Stored data below:
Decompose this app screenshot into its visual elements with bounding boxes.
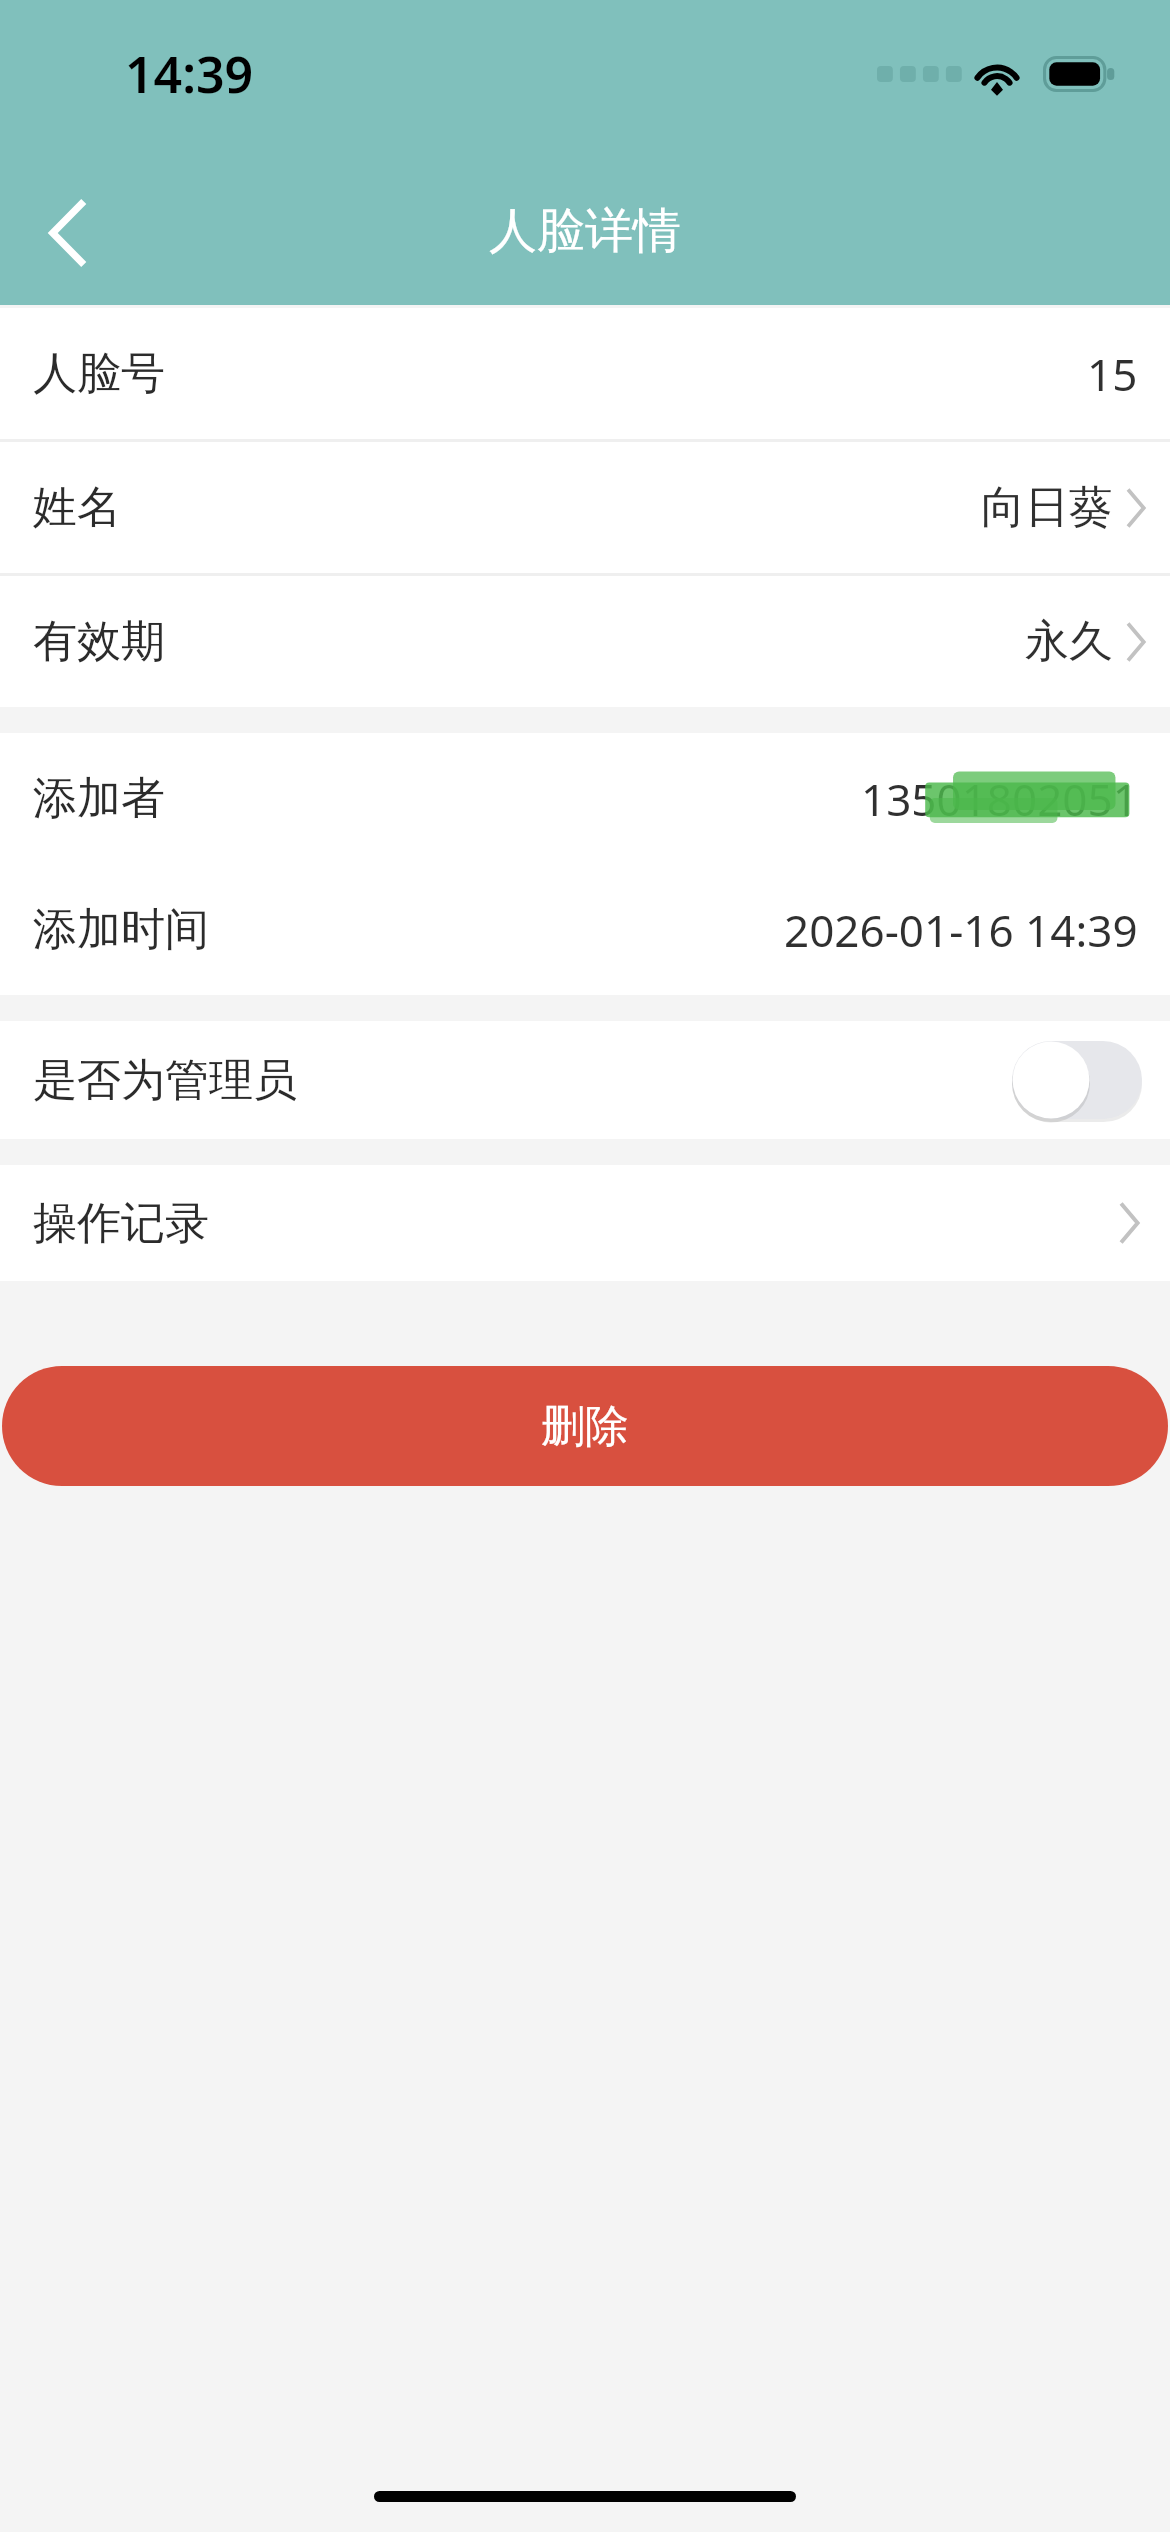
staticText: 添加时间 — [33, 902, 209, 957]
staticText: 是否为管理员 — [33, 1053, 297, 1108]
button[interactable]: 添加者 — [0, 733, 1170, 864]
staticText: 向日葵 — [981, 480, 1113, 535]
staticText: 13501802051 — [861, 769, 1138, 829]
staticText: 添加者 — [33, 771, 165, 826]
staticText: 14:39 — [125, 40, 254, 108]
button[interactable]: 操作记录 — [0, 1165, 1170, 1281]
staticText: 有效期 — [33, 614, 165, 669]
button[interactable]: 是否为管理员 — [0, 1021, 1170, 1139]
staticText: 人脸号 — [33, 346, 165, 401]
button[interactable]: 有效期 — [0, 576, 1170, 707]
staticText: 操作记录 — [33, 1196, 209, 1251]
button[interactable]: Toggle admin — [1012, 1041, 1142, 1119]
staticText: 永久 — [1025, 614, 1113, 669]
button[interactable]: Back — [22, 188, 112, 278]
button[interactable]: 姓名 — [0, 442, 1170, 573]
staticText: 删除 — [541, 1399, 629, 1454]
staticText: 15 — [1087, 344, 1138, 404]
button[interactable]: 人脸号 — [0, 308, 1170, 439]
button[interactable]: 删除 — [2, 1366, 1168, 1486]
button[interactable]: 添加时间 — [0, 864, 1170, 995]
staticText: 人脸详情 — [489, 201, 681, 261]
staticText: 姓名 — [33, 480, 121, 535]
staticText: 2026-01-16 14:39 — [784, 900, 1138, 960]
End of Stored data.
__Directions for this task__:
Reproduce the whole listing exactly, but not the images in it.

__Exercise solution__:
Decompose this app screenshot into its visual elements with bounding boxes.
staticText: 添加时间 — [33, 902, 209, 957]
staticText: 是否为管理员 — [33, 1053, 297, 1108]
button[interactable]: 添加者 — [0, 733, 1170, 864]
staticText: 向日葵 — [981, 480, 1113, 535]
staticText: 13501802051 — [861, 769, 1138, 829]
staticText: 添加者 — [33, 771, 165, 826]
staticText: 14:39 — [125, 40, 254, 108]
button[interactable]: 操作记录 — [0, 1165, 1170, 1281]
staticText: 有效期 — [33, 614, 165, 669]
button[interactable]: 是否为管理员 — [0, 1021, 1170, 1139]
staticText: 人脸号 — [33, 346, 165, 401]
button[interactable]: 有效期 — [0, 576, 1170, 707]
staticText: 操作记录 — [33, 1196, 209, 1251]
button[interactable]: Toggle admin — [1012, 1041, 1142, 1119]
staticText: 永久 — [1025, 614, 1113, 669]
button[interactable]: Back — [22, 188, 112, 278]
button[interactable]: 姓名 — [0, 442, 1170, 573]
staticText: 删除 — [541, 1399, 629, 1454]
staticText: 15 — [1087, 344, 1138, 404]
button[interactable]: 人脸号 — [0, 308, 1170, 439]
button[interactable]: 删除 — [2, 1366, 1168, 1486]
button[interactable]: 添加时间 — [0, 864, 1170, 995]
staticText: 人脸详情 — [489, 201, 681, 261]
staticText: 姓名 — [33, 480, 121, 535]
staticText: 2026-01-16 14:39 — [784, 900, 1138, 960]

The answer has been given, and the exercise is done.